Hedras li guardò raccogliere le proprie cose, aggirandosi come spettri tra gli alberi. In molti, in particolare le reclute, avevano ancora l'orrore dipinto sul viso.

La testa doleva ancora, ma si sentiva in forze, dato che era stato portato a braccia per tutto il giorno precedente. Si sentì vagamente imbarazzato all'idea che qualcuno avesse rischiato la vita per portarlo in salvo. Avrebbe camminato da solo, quel giorno, non importava a che condizioni.

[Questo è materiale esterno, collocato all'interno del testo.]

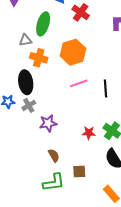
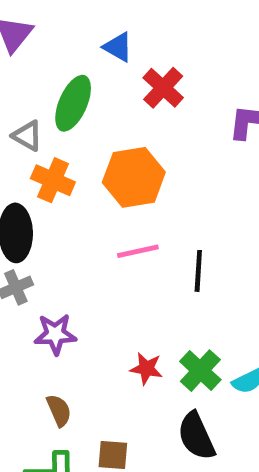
gray triangle: (25, 40) -> (27, 136), turned 32

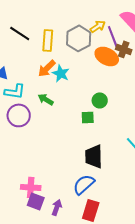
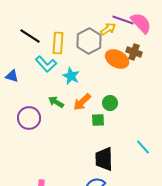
purple line: (113, 36) -> (123, 20), moved, turned -50
orange arrow: (47, 68) -> (82, 102), moved
cyan L-shape: (15, 91) -> (46, 64), moved, turned 40

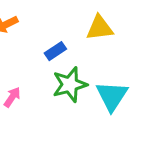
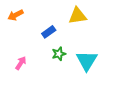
green star: (70, 85) -> (59, 54), size x0.6

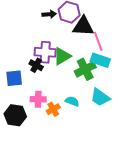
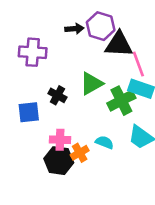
purple cross: (45, 52) -> (33, 52), moved
black hexagon: (15, 115) -> (59, 161), moved

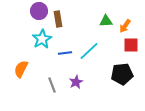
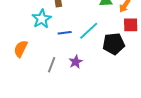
black pentagon: (122, 74) -> (114, 44), moved
gray line: (52, 85) -> (52, 65), turned 42

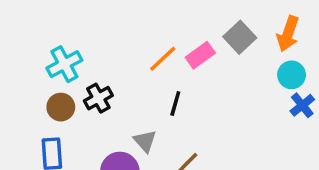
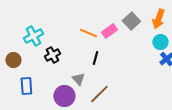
orange line: (163, 59) -> (88, 33), turned 66
brown circle: (61, 107) -> (13, 60), moved

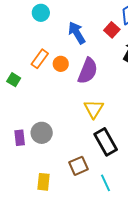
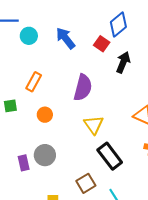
blue arrow: (77, 33) -> (66, 38), moved
orange circle: (61, 64) -> (45, 115), moved
green square: (14, 80) -> (10, 106), turned -32

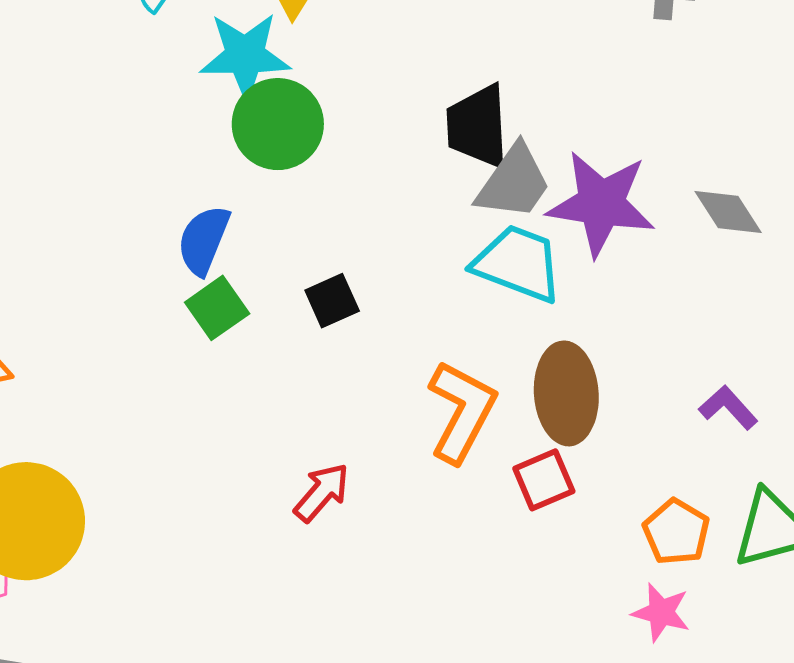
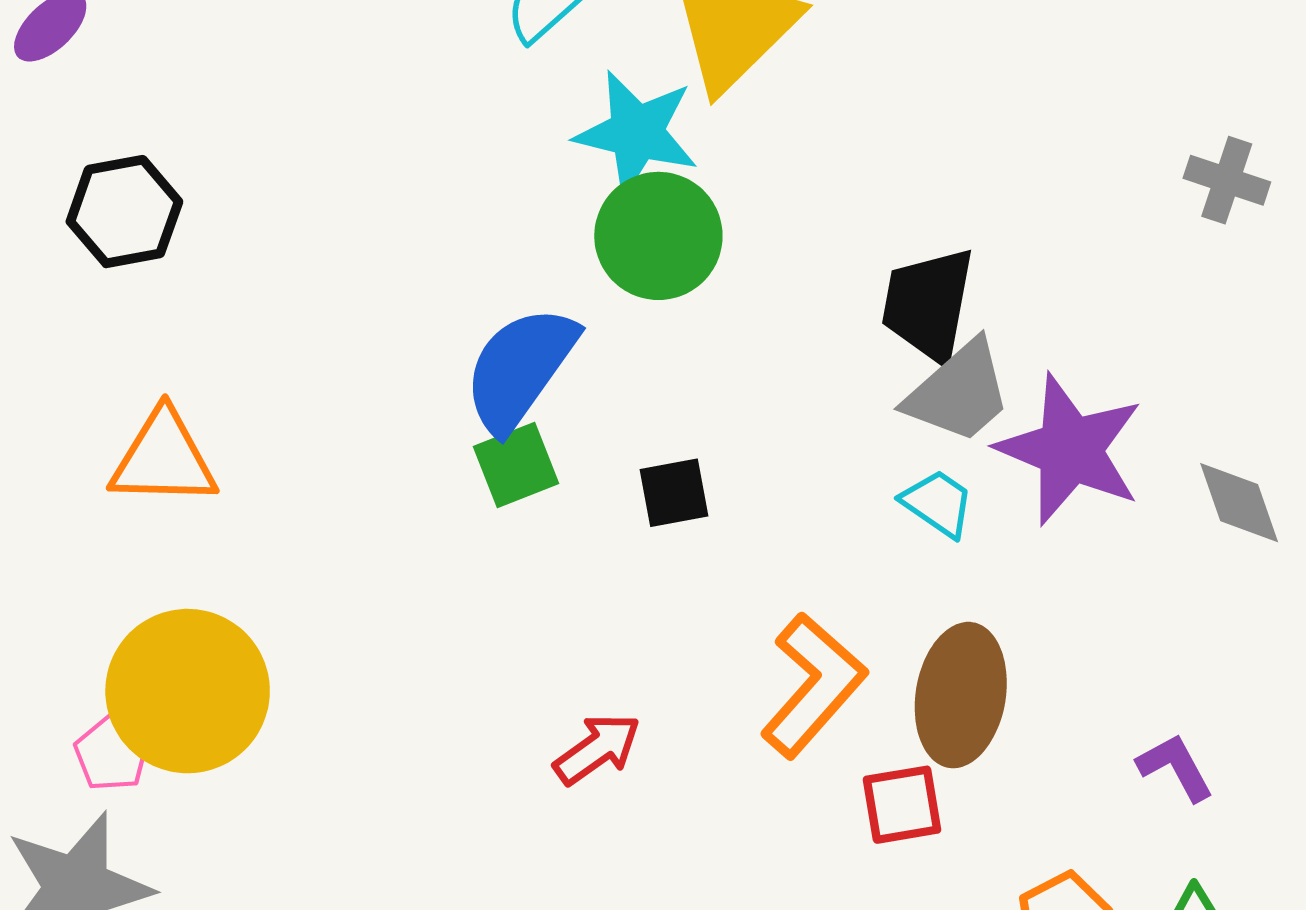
blue semicircle: (204, 240) -> (520, 369), size x1.4
cyan trapezoid: (518, 263) -> (938, 503), size x0.6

Con soddisfazione, tuttavia, si rese conto di potersi muovere senza molta fatica. Quando si alzò, pur lentamente, un alone bianco gli coprì il campo visivo, mentre la testa sembrava esplodergli, squarciata da una fitta atroce che si irradiava fino alla schiena, ma poi il dolore si attenuò, una presenza fastidiosa ma facile da ignorare. Ringraziò la propria fortuna. La ferita non era così grave come aveva creduto, dunque. Mentre cercava Vivan, si chiese come avesse fatto a sopravvivere a un colpo di spada alla nuca.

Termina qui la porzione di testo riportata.